Yasakların toplum sağlığı, çevrenin korunması veya güvenlikle ilgilisi olmadığı, festival ya da konserlerin belli bir ileri tarihe ertelenmemesinden veyahut ilgili tehlikeye karşı yerinin değiştirilmemesinden de anlaşılmaktadır.

Herkesin belli bir sosyal ve kültürel yapıya sokulmak istenmesine yönelik sistematik ataklardan biri de şüphesiz, bu müzik yasaklarıdır.

Oysa… Müziğin birleştirici gücü vardır. Yalnızca o konseri yapan şarkıcının şarkılarını sevmek yeterlidir, o festivalde veya konserde birleşmek için. Konserler birleştiricidir. Yalnızca müzik dinlemek de değildir amaç; sosyalleşmek, eğlenmek, bir arada olmaktır…

Özgürlükler ve müdahale

İşin aslı, söz konusu bildirideki düşünce de pek tabii ifade özgürlüğü kapsamındadır. Bazı insanlar, festivaller, konserler veya müzik hakkında, yukarıda belirttiğim düşüncelerime katılmayabilir. Bunu dile getirmek de en tabii haklarıdır.

Nitekim her zaman dediğimiz gibi, rahatsız edici bulduğumuz düşünceler de ifade özgürlüğüne dâhildir.

Herkesin aynı düşüncede olduğu yerde zaten ifade özgürlüğünün önemi bulunmaz. Özgürlükler, önemini farklılıkları kapsamasından alır.

Ancak bu düşünceler toplumdaki aynı şekilde düşünmeyen diğer kişilerin yaşam tarzına müdahale oluşturacak şekilde eyleme dökülmemeli, devlet politikaları bir grubun özgürlüklerini sınırlayacak şekilde olmamalıdır.

Neticede beğenmeyenler, tasvip etmeyenler festivallere veya konserlere katılmak zorunda değiller.

Bu açıdan bildirideki memnuniyetsizlikle ilgili düşünce, özgürlüğü kapsamında olsa da kendi gibi düşünmeyenlerin yasal faaliyetlerini yasaklama talebi” pek tabii bir liberal demokraside kabul edilebilir değildir.

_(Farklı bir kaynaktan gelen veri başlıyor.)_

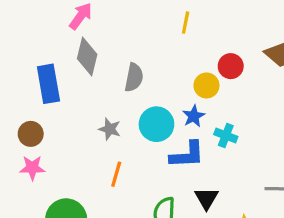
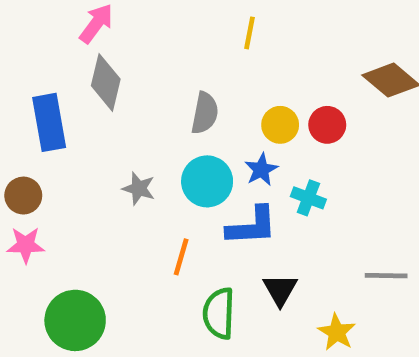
red circle: (231, 66) -> (327, 125), moved
gray semicircle: (134, 77) -> (205, 113), moved
orange line: (116, 174) -> (181, 257), moved

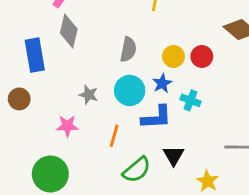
pink star: (26, 245) -> (67, 126), moved
green semicircle: (219, 313) -> (137, 170), turned -132

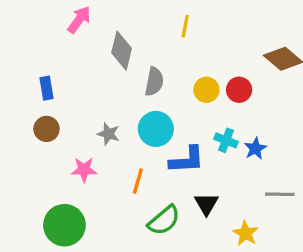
gray diamond: (69, 31) -> (122, 51), moved
blue rectangle: (35, 55) -> (47, 88), size x0.6
blue star: (162, 83) -> (255, 148), moved
brown circle: (19, 99) -> (47, 129), moved

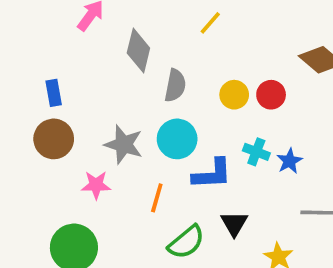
yellow line: (185, 26) -> (210, 23), turned 30
brown circle: (47, 129) -> (54, 139), size x1.4
gray star: (109, 134) -> (124, 144), size x1.5

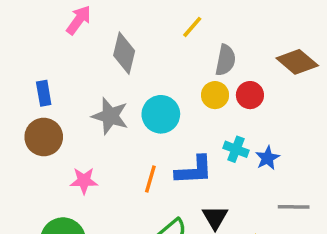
gray semicircle: (175, 86) -> (225, 60), moved
cyan circle: (177, 139) -> (161, 114), moved
gray star: (124, 144) -> (110, 116), moved
orange line: (157, 198) -> (150, 179), moved

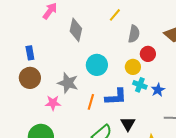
yellow circle: (215, 95) -> (133, 67), moved
gray star: (110, 116) -> (68, 83), moved

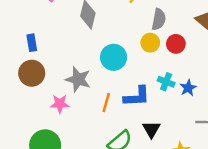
yellow circle: (133, 67) -> (150, 43), moved

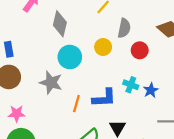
yellow circle: (150, 43) -> (103, 47), moved
cyan circle: (114, 57) -> (70, 57), moved
pink star: (60, 104) -> (17, 114), moved

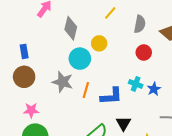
gray semicircle: (124, 28) -> (140, 24), moved
yellow circle: (103, 47) -> (99, 43), moved
orange line: (76, 104) -> (86, 90), moved

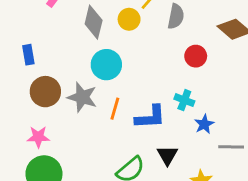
gray semicircle: (140, 24) -> (176, 16), moved
yellow circle: (99, 43) -> (129, 19), moved
brown circle: (24, 77) -> (45, 92), moved
blue star: (154, 89) -> (204, 124), moved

Burada “çeşitli grupların talepleriyle” festivalin iptal edilmesi, festivalin iptalinden daha büyük bir sorundur.

Üstelik, gençleri uyuşturucu maddeden, alkolden veya kumar benzeri kötü alışkanlıklardan ve cehaletten koruma gerekçesiyle alınacak tedbirlerin gençlerin müsbet ilmin ışığında, Atatürk ilke ve inkılapları doğrultusunda ve Devletin ülkesi ve milletiyle bölünmez bütünlüğünü ortadan kaldırmayı amaç edinen görüşlere karşı yetişme ve gelişmelerini sağlayıcı” şekilde olması, Anayasa’nın emridir. (AY m. 58)

Tüm bu açılardan gençleri isyana ve başkaldırıya iten esas sebep, festivaller ya da konserler değil, yasaklardır.